On 8/16/20 8:27 PM, Adam D. Ruppe wrote:
> On Monday, 17 August 2020 at 00:20:24 UTC, Cecil Ward wrote:
>> In a lambda, how do we know what types the arguments are? In something like
>>     (x) => x * x
> 
> In that the compiler figures it out from usage context. So if you pass it to a int delegate(int), it will figure x must be int.

It's actually a template, with some special benefits. It relies on IFTI to work.

-Steve

On Mon, Aug 17, 2020 at 12:20:24AM +0000, Cecil Ward via Digitalmars-d-learn wrote:
> In a lambda, how do we know what types the arguments are? In something
> like
>     (x) => x * x

It's implemented as a template, whose argument types are inferred based on usage context.


> - there I just don’t get it at all. Can you write
>     (uint x) => x * x

Of course you can.


> I’m lost.
[...]

If you're ever unsure of what the inferred type(s) are, you can do replace the lambda with something like this:

	(x) { pragma(msg, typeof(x)); return x*x }

which will print out the inferred type when the compiler instantiates the lambda.


T

-- 
Customer support: the art of getting your clients to pay for your own incompetence.
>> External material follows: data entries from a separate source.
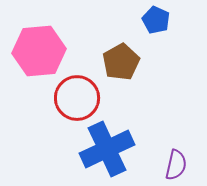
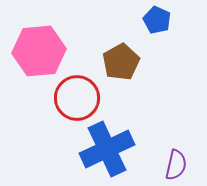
blue pentagon: moved 1 px right
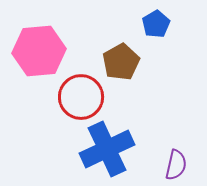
blue pentagon: moved 1 px left, 4 px down; rotated 16 degrees clockwise
red circle: moved 4 px right, 1 px up
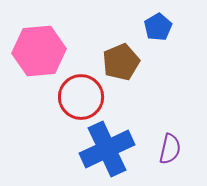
blue pentagon: moved 2 px right, 3 px down
brown pentagon: rotated 6 degrees clockwise
purple semicircle: moved 6 px left, 16 px up
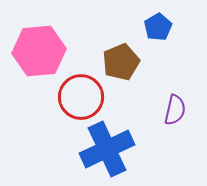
purple semicircle: moved 5 px right, 39 px up
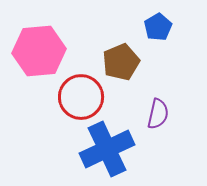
purple semicircle: moved 17 px left, 4 px down
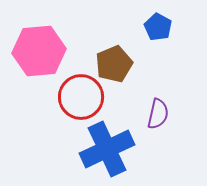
blue pentagon: rotated 12 degrees counterclockwise
brown pentagon: moved 7 px left, 2 px down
On Monday, 17 August 2020 at 04:30:08 UTC, H. S. Teoh wrote:
> On Mon, Aug 17, 2020 at 12:20:24AM +0000, Cecil Ward via Digitalmars-d-learn wrote:
>> In a lambda, how do we know what types the arguments are? In something
>> like
>>     (x) => x * x
>
> It's implemented as a template, whose argument types are inferred based on usage context.
>
>
>> - there I just don’t get it at all. Can you write
>>     (uint x) => x * x
>
> Of course you can.
>
>
>> I’m lost.
> [...]
>
> If you're ever unsure of what the inferred type(s) are, you can do replace the lambda with something like this:
>
> 	(x) { pragma(msg, typeof(x)); return x*x }
>
> which will print out the inferred type when the compiler instantiates the lambda.
>
>
> T

Ah! That’s the vital missing piece - I didn’t realise it was like a template - I just thought it was an ordinary plain anonymous function, not a generic. All makes sense now.

On Wednesday, 26 August 2020 at 15:57:37 UTC, Cecil Ward wrote:
>
> Ah! That’s the vital missing piece - I didn’t realise it was like a template - I just thought it was an ordinary plain anonymous function, not a generic. All makes sense now.

Fun fact: you can see the "de-sugared" version of many language constructs like this by looking at the compiler's AST output. For example, given a source file `lambda.d` with the following contents:

    alias fun = (x) => x*x;

The command `dmd -vcg-ast lambda.d` produces as output the file `lambda.d.cg`, with the following contents:

    import object;
    alias fun = __lambda3(__T1)(x)
    {
    	return x * x;
    }
    ;

The syntax is a little different from normal D code, but you can see the template argument `__T1` appear in addition to the function argument `x`.